Netflix will die Zukunft dabei mit Hilfe von Daten gestalten. Es gehe darum, das Angebot punktgenau auf jeden einzelnen Nutzer zuzuschneiden, sagt Produktchef Neil Hunt. Sein Ziel sei: "50 Millionen Sender für 50 Millionen Nutzer." Nach 15 Jahren Forschung sei man auf diesem Weg weit vorangekommen. "Schon heute könnte Netflix besser als Sie selbst wissen, was Sie sich gern ansehen werden."
Allerdings setze das eine hohe Trefferquote voraus: "Wir zeigen dem Nutzer um die 18 Titel.
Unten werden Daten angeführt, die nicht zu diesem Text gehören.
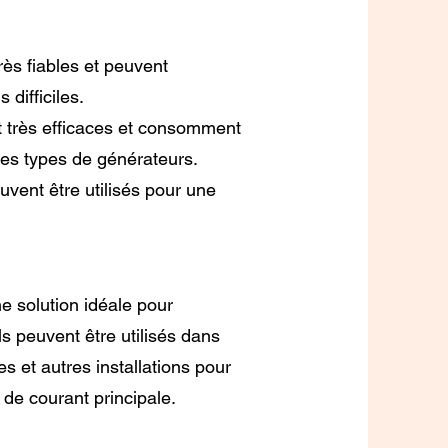
rès fiables et peuvent
difficiles.
nt très efficaces et consomment
res types de générateurs.
uvent être utilisés pour une
e solution idéale pour
ls peuvent être utilisés dans
es et autres installations pour
 de courant principale.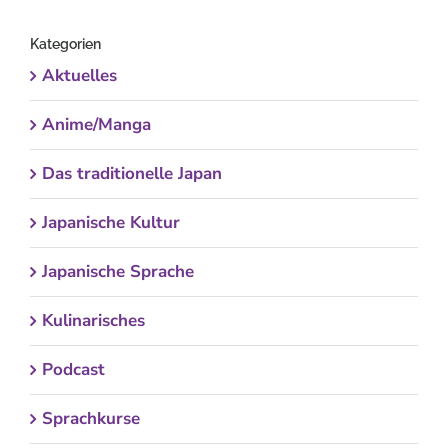
Kategorien
Aktuelles
Anime/Manga
Das traditionelle Japan
Japanische Kultur
Japanische Sprache
Kulinarisches
Podcast
Sprachkurse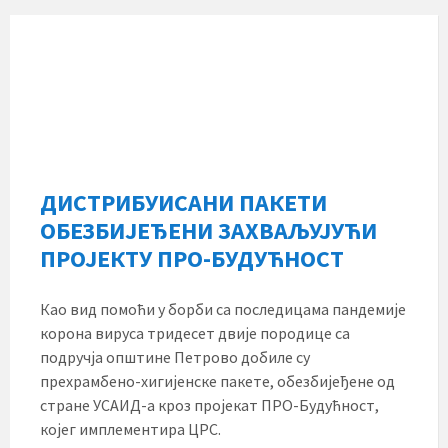
ДИСТРИБУИСАНИ ПАКЕТИ
ОБЕЗБИЈЕЂЕНИ ЗАХВАЉУЈУЋИ
ПРОЈЕКТУ ПРО-БУДУЋНОСТ
Као вид помоћи у борби са последицама пандемије
корона вируса тридесет двије породице са
подручја општине Петрово добиле су
прехрамбено-хигијенске пакете, обезбијеђене од
стране УСАИД-а кроз пројекат ПРО-Будућност,
којег имплементира ЦРС.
Es müssen die richtigen sein." Dafür werden die Vorlieben der Nutzer analysiert und abgeglichen - und bald auch die Tageszeit berücksichtigt. "Wir versuchen allerdings nicht, Ihre Stimmung zu erraten", zieht Hunt eine Linie. Zugleich werde das angezeigte Angebot so zusammengestellt, dass für verschiedene Launen etwas dabei ist. Die Filme und Serien werden dabei nach Bedarf aus dem Internet abgerufen: "Was Sie wollen, wo Sie wollen, wann Sie wollen."
Die konsequente Personalisierung setzt einen für Netflix gläsernen Nutzer voraus. Das müsse aber kein Grund zur Sorge sein, beteuern unisono Hunt und Konzernchef Reed Hastings. Schließlich gebe es bei Netflix keine Werbung und man verkaufe auch keine Daten an Werbenetzwerke. "Die Daten werden nur genutzt, um Ihnen das passende Programm zu bieten."
Während Netflix seinen Empfehlungs-Algorithmus in den Vordergrund rückt, bezweifelt Branchenexperte Jürgen Morath von der Unternehmensberatung Accenture, ob das zum entscheidenden Faktor wird. "Das Inhalte-Angebot ist ein entscheidender Dreh- und Angelpunkt", sagt er. "Player wie Maxdome sind gut aufgestellt, weil sie eine Kombination aus Video auf Abruf und traditionellem linearen TV bieten können." Maxdome, der aktuelle deutsche Marktführer unter den Streaming-Diensten, gehört zum TV-Konzern ProSiebenSat.1.
Er habe keine Angst vor Netflix, ließ Maxdome-Geschäftsführer Andreas Heyden schon mal wissen. "Mehr Teilnehmer beschleunigen den Markt." Am Ende entscheide das beste Angebot. "Netflix muss mit Druck in den Markt reingepresst werden."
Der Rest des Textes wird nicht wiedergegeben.